SANTA FE, N.M. — t sounds like a sweet deal: Charge a tax on sugary soft drinks and pour the money raised into early education programs that could help boost children’s chances for success in today’s world.
That’s the proposal from Santa Fe Mayor Javier Gonzales and supporters, who want to levy 2 cents per ounce – 24 cents on a standard 12-ounce can of Coke and its ilk, including other sugar-added beverages and artificially sweetened sodas – and use the estimated $10.6 million raised annually to expand pre-kindergarten programs in the city.
It’s an intriguing idea, but one that needs a lot more research and detail. For instance, we wouldn’t want to see a pot of money that suddenly everyone with a few alphabet blocks and Legos would try to grab. Reassuringly, Gonzales’ advisor on the matter has stressed that the programs funded through this tax would involve highly trained and licensed people with quality credentials and services. But we want to know how that would be guaranteed.
Others also have questioned why the school district isn’t more involved. Shouldn’t those officials, and not the city, be overseeing our children’s education?
Also, any time a new pot of money appears, it’s tempting to use a little financial sleight of hand to drain off a little here, add a little more there, until the revenues from the imposed tax don’t go quite where they were promised to end up. Santa Feans felt somewhat stung when spending from a recent parks bond issue didn’t appear to completely end up in the capital improvements originally described.
We do like the idea that any sugar tax would be decided by the voters, but voters would need to have faith in its intended use. Maybe Santa Fe needs to engineer a “lock box” like one-time Democratic presidential candidate Al Gore said he wanted for Social Security. As Councilor Signe Lindell said during a committee hearing, “Its implementation has to be flawless.”
Rather than rush the proposal to the voters, though, and then figure out the details afterward, voters deserve a closer look at some of the details so they can make an educated choice if this tax goes to the ballot. The ballot proposal can’t be one of those standard one-sentence deals that just asks if voters support a soda tax for Pre-K. There needs to be detail that guarantees tax revenue goes for the stated purpose and serious programs.
Skeptics have suggested a $10.6 million pot of money from the tax seems inflated. If that amount isn’t raised, what would happen next? A higher tax? Expanded definitions of what items will be taxed? Would the city have to back off its promises on the number of children (1,250 is the stated goal, to cover every 3- or 4-year-old in Santa Fe) served by the pre-K programs?

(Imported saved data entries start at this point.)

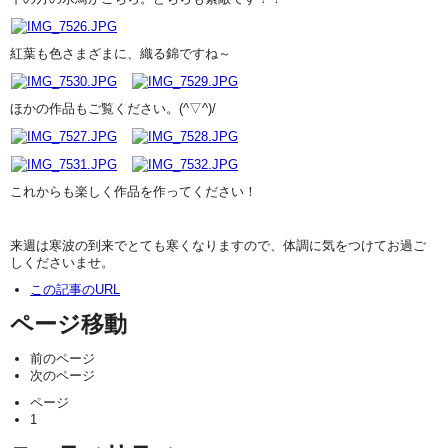
紅葉も色さまざまに、織る錦ですね～
ほかの作品もご覧ください。(^▽^)/
これからも楽しく作品を作ってください！
来週は寒波の到来でとても寒くなりますので、体調に気をつけてお過ご
しくださいませ。
この記事のURL
ページ移動
前のページ
次のページ
ページ
1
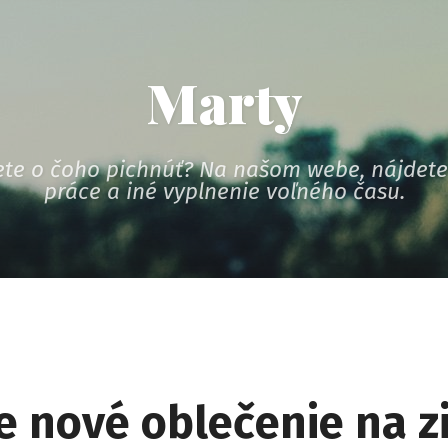
Marty
te o čoho pichnúť? Na našom webe, nájdete 
práce a iné vyplnenie voľného času.
e nové oblečenie na z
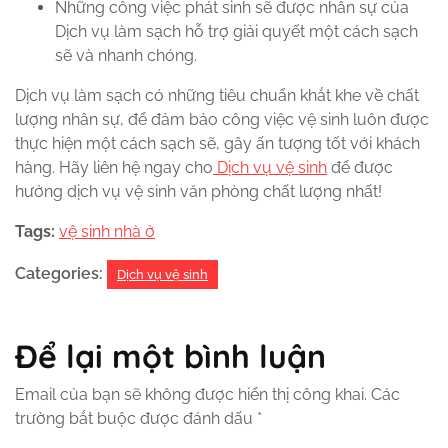
Những công việc phát sinh sẽ được nhân sự của
Dịch vụ làm sạch hỗ trợ giải quyết một cách sạch
sẽ và nhanh chóng.
Dịch vụ làm sạch có những tiêu chuẩn khắt khe về chất
lượng nhân sự, để đảm bảo công việc vệ sinh luôn được
thực hiện một cách sạch sẽ, gây ấn tượng tốt với khách
hàng. Hãy liên hệ ngay cho
Dịch vụ vệ sinh
để được
hưởng dịch vụ vệ sinh văn phòng chất lượng nhất!
Tags:
vệ sinh nhà ở
Categories:
Dịch vụ vệ sinh
Để lại một bình luận
Email của bạn sẽ không được hiển thị công khai.
Các
trường bắt buộc được đánh dấu
*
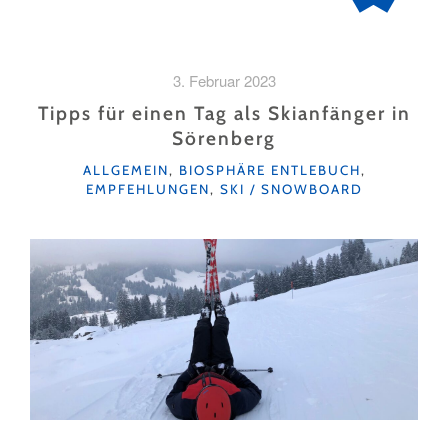
3. Februar 2023
Tipps für einen Tag als Skianfänger in
Sörenberg
KATEGORIEN
ALLGEMEIN
,
BIOSPHÄRE ENTLEBUCH
,
EMPFEHLUNGEN
,
SKI / SNOWBOARD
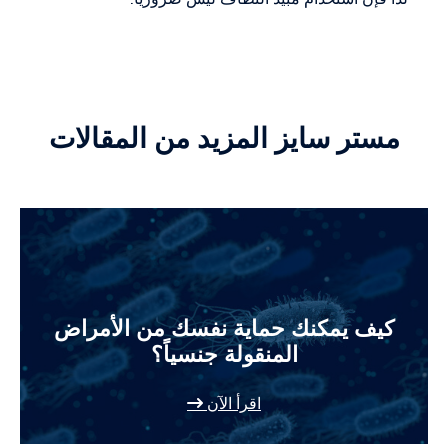
مستر سايز المزيد من المقالات
كيف يمكنك حماية نفسك من الأمراض
المنقولة جنسياً؟
اقرأ الآن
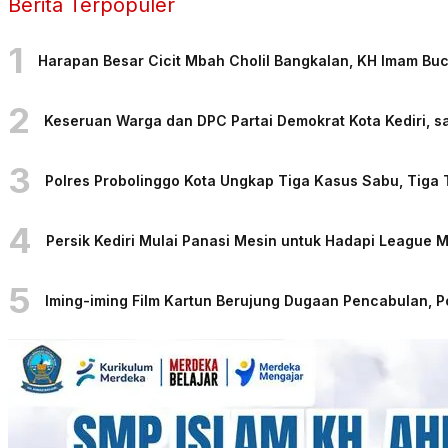
Berita Terpopuler
1
Harapan Besar Cicit Mbah Cholil Bangkalan, KH Imam Bu
2
Keseruan Warga dan DPC Partai Demokrat Kota Kediri, sa
3
Polres Probolinggo Kota Ungkap Tiga Kasus Sabu, Tiga
4
Persik Kediri Mulai Panasi Mesin untuk Hadapi League
5
Iming-iming Film Kartun Berujung Dugaan Pencabulan, 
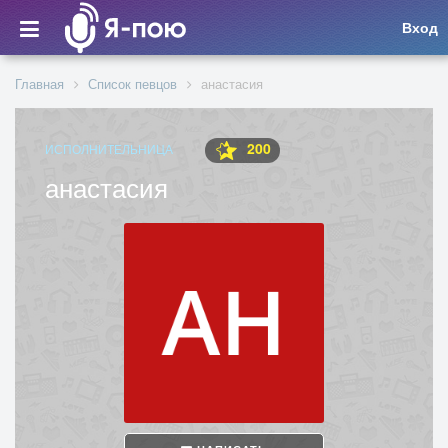
Вход
Главная
Список певцов
анастасия
200
ИСПОЛНИТЕЛЬНИЦА
анастасия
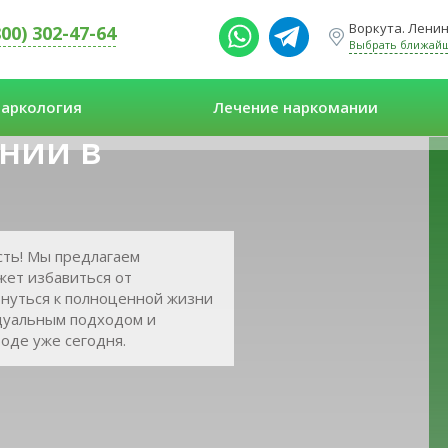
Воркута. Ленина
800) 302-47-64
Выбрать ближай
аркология
Лечение наркомании
нии в
сть! Мы предлагаем
жет избавиться от
рнуться к полноценной жизни
идуальным подходом и
боде уже сегодня.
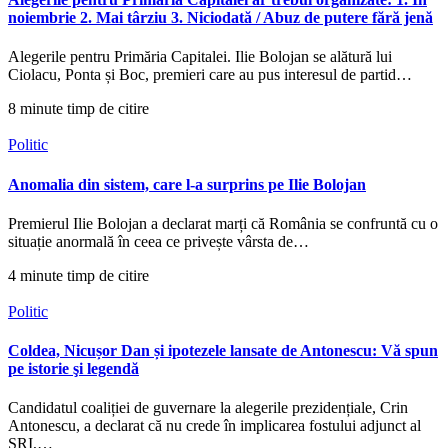
noiembrie 2. Mai târziu 3. Niciodată / Abuz de putere fără jenă
Alegerile pentru Primăria Capitalei. Ilie Bolojan se alătură lui
Ciolacu, Ponta și Boc, premieri care au pus interesul de partid…
8 minute timp de citire
Politic
Anomalia din sistem, care l-a surprins pe Ilie Bolojan
Premierul Ilie Bolojan a declarat marți că România se confruntă cu o
situație anormală în ceea ce privește vârsta de…
4 minute timp de citire
Politic
Coldea, Nicușor Dan și ipotezele lansate de Antonescu: Vă spun
pe istorie şi legendă
Candidatul coaliției de guvernare la alegerile prezidențiale, Crin
Antonescu, a declarat că nu crede în implicarea fostului adjunct al
SRI,…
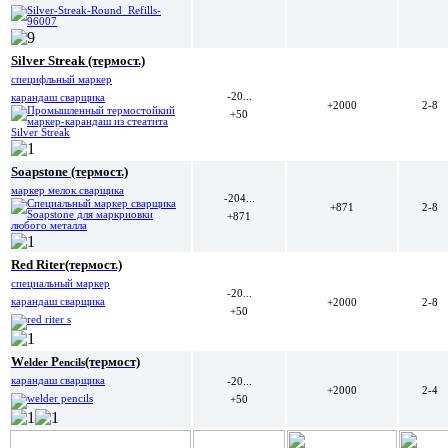
Silver Streak (термост.)
специфльный маркер
-20...
карандаш сварщика
+2000
2-8
+50
Soapstone (термост.)
маркер мелок сварщика
-204...
+871
2-8
+871
Red Riter(термост.)
специальный маркер
-20...
карандаш сварщика
+2000
2-8
+50
W
P
(термост)
elder
encils
карандаш сварщика
-20...
+2000
2-4
+50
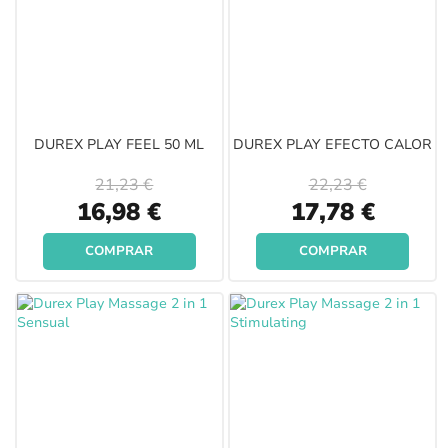
DUREX PLAY FEEL 50 ML
DUREX PLAY EFECTO CALOR
21,23 €
22,23 €
Special
Special
16,98 €
17,78 €
Price
Price
COMPRAR
COMPRAR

We should note, in a city that touts itself as progressive, that this tax is a regressive one. In other words, people with low incomes who buy a soft drink will pay a bigger portion of their income as a tax than people with high incomes.
While Gonzales isn’t touting the health benefits of reducing sugar consumption in his proposal, such considerations are implicit in it and even in prior, related legislation submitted by the mayor. After all, he’s not seeking extra taxes on milk, coffee or naturally sweet beverages such as fruit juices (although sugar in those juices can be just as harmful as added sugar in other drinks). Pastrami, cheeseburgers, bacon, birthday cakes and milkshakes would escape the levy.
Health studies are pretty convincing at this point that we’d be a lot healthier if we ate less sugar, but studies of the effects of a tax on sugared drinks are less clear. A recent study, for example, showed that soda sales fell 12 percent by the end of 2014 in Mexico, the year in which that country imposed a 1-cent-per-ounce tax on sugar-sweetened drinks.
Estimates of the health savings from such a reduction, however, don’t explore whether people developed new behaviors to offset the benefits of drinking less soda. Maybe they added sugar to other beverages. Or gorged on more candy and cupcakes. After all, sources of empty calories abound in our world today.
For now, we think more care needs to be taken in both examining research of pluses and minuses of such a tax, and in providing details of how the city would spend the revenues raised.